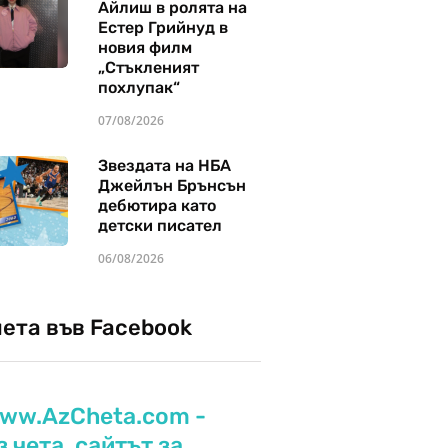
Айлиш в ролята на
Естер Грийнуд в
новия филм
„Стъкленият
похлупак“
07/08/2026
Звездата на НБА
Джейлън Брънсън
дебютира като
детски писател
06/08/2026
чета във Facebook
ww.AzCheta.com -
з чета, сайтът за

● ● ● ● ●

Excluding all images, transcribe the material word for word.

Айлиш в ролята на
Естер Грийнуд в
новия филм
„Стъкленият
похлупак“
07/08/2026
Звездата на НБА
Джейлън Брънсън
дебютира като
детски писател
06/08/2026
чета във Facebook
ww.AzCheta.com -
з чета, сайтът за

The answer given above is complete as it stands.